### WORK TO COMPLETE
Please print, exactly as written, the line containing "video background remover" and each line after it through the end of the material; pictures stay out.

### TASK INPUT
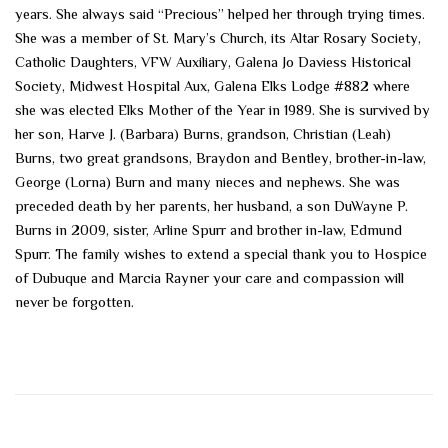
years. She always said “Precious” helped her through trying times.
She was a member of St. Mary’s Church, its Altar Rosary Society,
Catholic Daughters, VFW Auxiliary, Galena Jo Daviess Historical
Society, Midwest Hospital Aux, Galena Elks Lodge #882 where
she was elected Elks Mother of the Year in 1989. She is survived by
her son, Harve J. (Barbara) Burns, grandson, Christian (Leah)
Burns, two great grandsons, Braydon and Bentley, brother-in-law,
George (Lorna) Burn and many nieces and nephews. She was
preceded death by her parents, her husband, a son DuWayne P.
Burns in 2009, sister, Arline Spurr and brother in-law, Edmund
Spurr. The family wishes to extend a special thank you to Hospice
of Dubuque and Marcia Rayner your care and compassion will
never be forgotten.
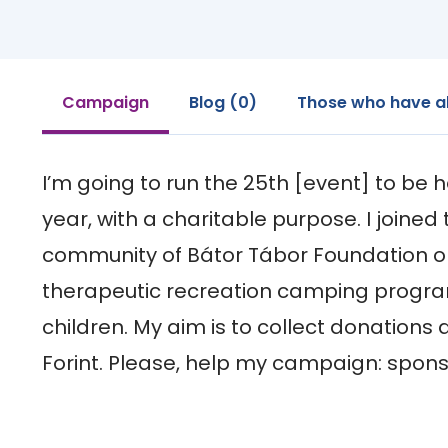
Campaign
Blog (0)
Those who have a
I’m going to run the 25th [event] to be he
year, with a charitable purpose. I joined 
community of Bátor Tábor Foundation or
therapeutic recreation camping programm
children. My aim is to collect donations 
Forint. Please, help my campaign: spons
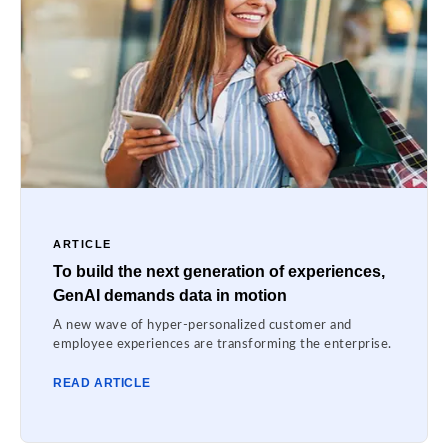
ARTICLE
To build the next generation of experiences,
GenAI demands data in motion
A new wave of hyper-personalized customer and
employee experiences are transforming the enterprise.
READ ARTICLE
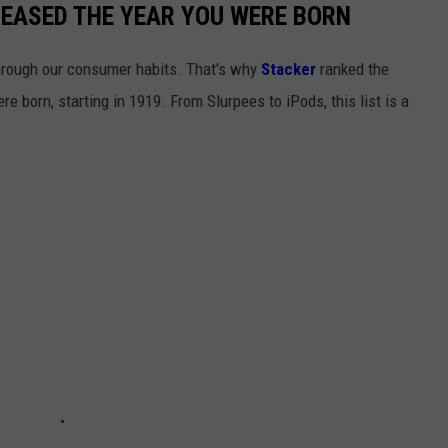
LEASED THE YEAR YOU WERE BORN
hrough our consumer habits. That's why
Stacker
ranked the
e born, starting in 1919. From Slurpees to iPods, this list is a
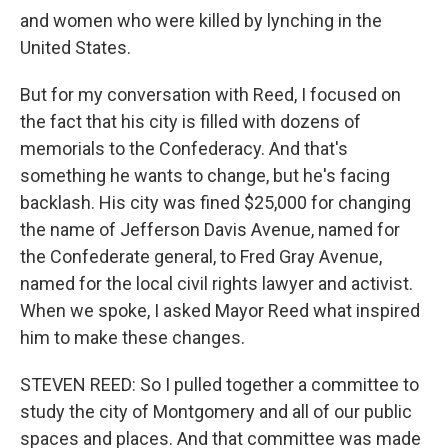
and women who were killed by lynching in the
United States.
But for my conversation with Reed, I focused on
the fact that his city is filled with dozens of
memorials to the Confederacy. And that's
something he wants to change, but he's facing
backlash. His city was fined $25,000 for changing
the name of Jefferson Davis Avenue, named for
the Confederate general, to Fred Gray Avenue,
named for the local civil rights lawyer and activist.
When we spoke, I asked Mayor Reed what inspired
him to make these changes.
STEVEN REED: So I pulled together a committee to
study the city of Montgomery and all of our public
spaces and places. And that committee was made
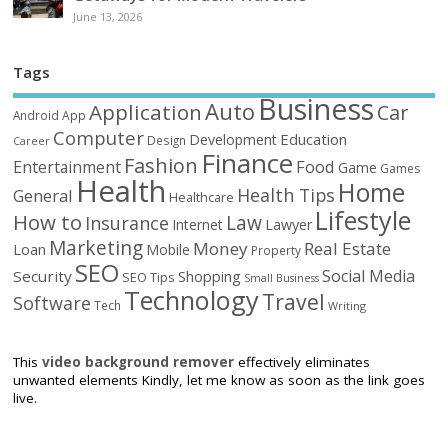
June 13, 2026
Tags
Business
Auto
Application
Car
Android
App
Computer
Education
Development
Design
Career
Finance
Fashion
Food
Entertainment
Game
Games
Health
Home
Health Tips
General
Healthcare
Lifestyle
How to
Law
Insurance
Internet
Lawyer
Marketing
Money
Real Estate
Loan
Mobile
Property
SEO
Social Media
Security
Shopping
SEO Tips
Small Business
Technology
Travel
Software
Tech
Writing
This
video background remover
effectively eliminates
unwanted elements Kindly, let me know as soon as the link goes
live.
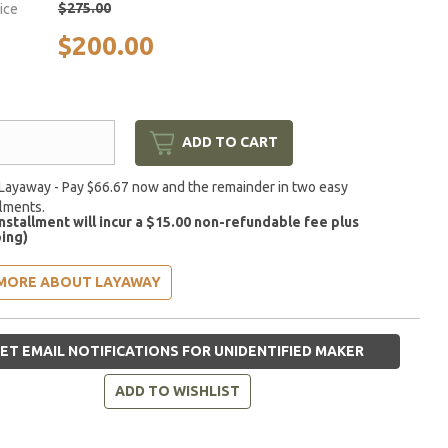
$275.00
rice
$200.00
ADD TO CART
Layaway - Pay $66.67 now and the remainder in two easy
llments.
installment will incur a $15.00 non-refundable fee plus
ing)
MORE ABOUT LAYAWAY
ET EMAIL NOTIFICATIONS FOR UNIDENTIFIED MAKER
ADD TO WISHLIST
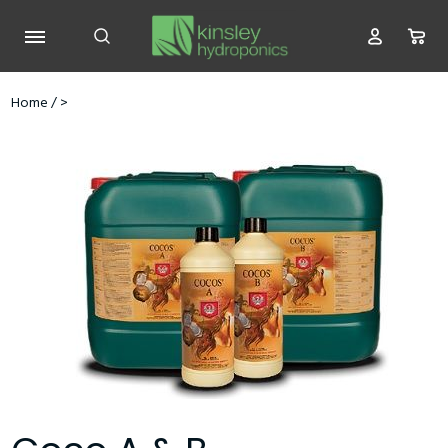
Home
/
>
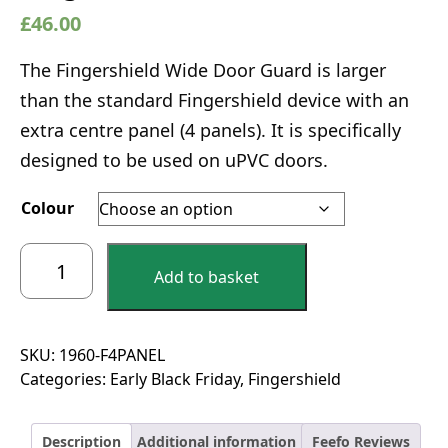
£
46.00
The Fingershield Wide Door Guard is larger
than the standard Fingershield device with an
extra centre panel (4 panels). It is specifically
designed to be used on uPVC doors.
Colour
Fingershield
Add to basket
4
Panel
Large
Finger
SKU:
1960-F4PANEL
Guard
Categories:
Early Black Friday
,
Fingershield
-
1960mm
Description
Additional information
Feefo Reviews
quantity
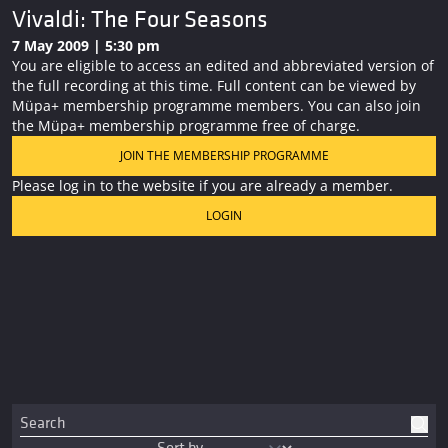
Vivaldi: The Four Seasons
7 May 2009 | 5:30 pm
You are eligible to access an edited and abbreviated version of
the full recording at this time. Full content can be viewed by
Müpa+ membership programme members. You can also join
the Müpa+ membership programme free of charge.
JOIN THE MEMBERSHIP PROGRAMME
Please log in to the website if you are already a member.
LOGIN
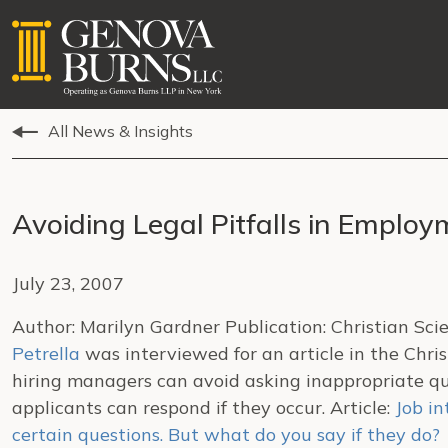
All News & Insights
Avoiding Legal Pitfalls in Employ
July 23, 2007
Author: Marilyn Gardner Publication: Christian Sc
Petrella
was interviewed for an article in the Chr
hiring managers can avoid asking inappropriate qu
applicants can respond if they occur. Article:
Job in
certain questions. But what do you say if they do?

### ANSWER FOR THIS EXERCISE
video background remover
effectively eliminates
unwanted elements Kindly, let me know as soon as the link goes
live.
$275.00
rice
$200.00
ADD TO CART
Layaway - Pay $66.67 now and the remainder in two easy
llments.
installment will incur a $15.00 non-refundable fee plus
ing)
MORE ABOUT LAYAWAY
ET EMAIL NOTIFICATIONS FOR UNIDENTIFIED MAKER
ADD TO WISHLIST
Home
/
>
£
46.00
The Fingershield Wide Door Guard is larger
than the standard Fingershield device with an
extra centre panel (4 panels). It is specifically
designed to be used on uPVC doors.
Colour
Fingershield
Add to basket
4
Panel
Large
Finger
SKU:
1960-F4PANEL
Guard
Categories:
Early Black Friday
,
Fingershield
-
1960mm
Description
Additional information
Feefo Reviews
quantity
Vivaldi: The Four Seasons
7 May 2009 | 5:30 pm
You are eligible to access an edited and abbreviated version of
the full recording at this time. Full content can be viewed by
Müpa+ membership programme members. You can also join
the Müpa+ membership programme free of charge.
JOIN THE MEMBERSHIP PROGRAMME
Please log in to the website if you are already a member.
LOGIN
All News & Insights
Avoiding Legal Pitfalls in Employ
July 23, 2007
Author: Marilyn Gardner Publication: Christian Sc
Petrella
was interviewed for an article in the Chr
hiring managers can avoid asking inappropriate qu
applicants can respond if they occur. Article:
Job in
certain questions. But what do you say if they do?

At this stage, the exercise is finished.